Discord has publicly refused to pay a ransom to cybercriminals who claim they stole data on 5.5 million users. The company maintains the exposure is far smaller—about 70,000 users—and stems from a third‑party customer support vendor whose account was compromised on September 20, 2025.
Official statement: vendor compromise and preliminary impact
Discord says the incident was not a breach of its core platform. Instead, an external business process outsourcing (BPO) provider used for handling support tickets was compromised. The company reports it rapidly isolated the vendor from its ticketing systems and launched an investigation.
According to Discord’s initial assessment, the exposed data primarily involves ID documents (such as driver’s licenses or passports) submitted by a limited set of users for age verification. The company estimates the potentially affected cohort at roughly 70,000 users and characterizes the attackers’ numbers as part of an extortion tactic.
Attackers’ claims: 1.6 TB of tickets, 5.5M users, and support tool privileges
As reported by BleepingComputer, a group styling itself Scattered Lapsus$ Hunters—purporting links to Scattered Spider, LAPSUS$, and ShinyHunters—claims they obtained access by hijacking a support employee’s credentials at the BPO. They say access persisted for about 58 hours starting on September 20, targeting an instance variously associated in media reports with Zendesk.
The group alleges it exfiltrated around 1.6 TB of data covering more than 8.4 million tickets across 5.5 million unique users, and that a subset of tickets—about 580,000—contained partial payment information. They further claim access to an internal support app called Zenbar, which they say exposed phone numbers, emails, and allowed sensitive actions such as disabling MFA. BleepingComputer notes it has not independently verified these claims or samples.
Expert analysis: third‑party risk, BPO accounts, and over‑privileged support tools
The case underscores classic third‑party/supply‑chain risk: a contractor’s compromise can yield sensitive data even when the primary platform remains intact. Similar dynamics were seen in the Okta customer support incident (2023), where support tooling and uploaded artifacts became a pivot point for threat actors.
Controls that reduce this blast radius include phishing‑resistant MFA (FIDO2/WebAuthn), strong device binding and conditional access, and a Zero Trust posture that continuously verifies user, device, and context. For support workflows, enforce least privilege, strict segmentation between ticketing and production, and just‑in‑time (JIT) elevation via PAM with short-lived credentials.

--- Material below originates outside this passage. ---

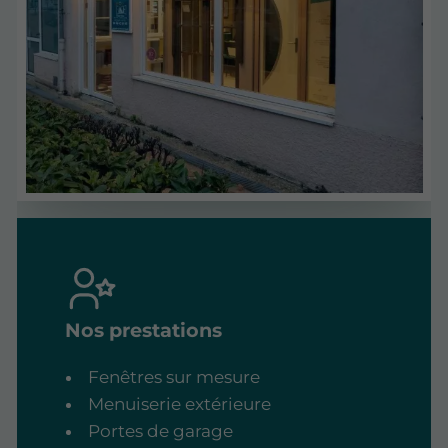
Nos prestations
Fenêtres sur mesure
Menuiserie extérieure
Portes de garage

Organizations should also monitor and alert on sensitive support actions—for example, viewing government IDs, resetting passwords, or disabling MFA—with immutable logging and rapid response playbooks. Where identity documents are processed, apply application‑level encryption, tokenization, and minimal data retention, and keep such artifacts segregated from ticket systems to lower regulatory and breach risks (e.g., GDPR/CCPA exposure).
Extortion timeline and Discord’s response
Media reports indicate the ransom demand started at $5 million and later dropped to $3.5 million, with negotiations allegedly running from September 25 to October 2, 2025. After Discord publicly challenged the attackers’ assertions and halted contact, the group threatened to publish data. Discord states it will not “incentivize criminal activity” and continues to investigate while the vendor remains isolated.
What Discord users should do now
Users who interacted with support or completed age verification should enable and re‑check MFA (preferably passkeys or authenticator apps), rotate passwords/passkeys unique to Discord, and watch for phishing via email or SMS. Consider enabling card transaction alerts and using a document monitoring or credit freeze where available. If Discord issues formal notices, follow instructions carefully, including any guidance on ID document replacement.
The situation remains fluid, and the gap between Discord’s estimate and the attackers’ claims highlights how vendor access and support tooling can become high‑value targets. Strengthening Zero Trust controls, enforcing JIT and least‑privilege access for support teams, and minimizing the storage of highly sensitive ID artifacts can substantially reduce impact—regardless of how large the numbers in an extortion note may be.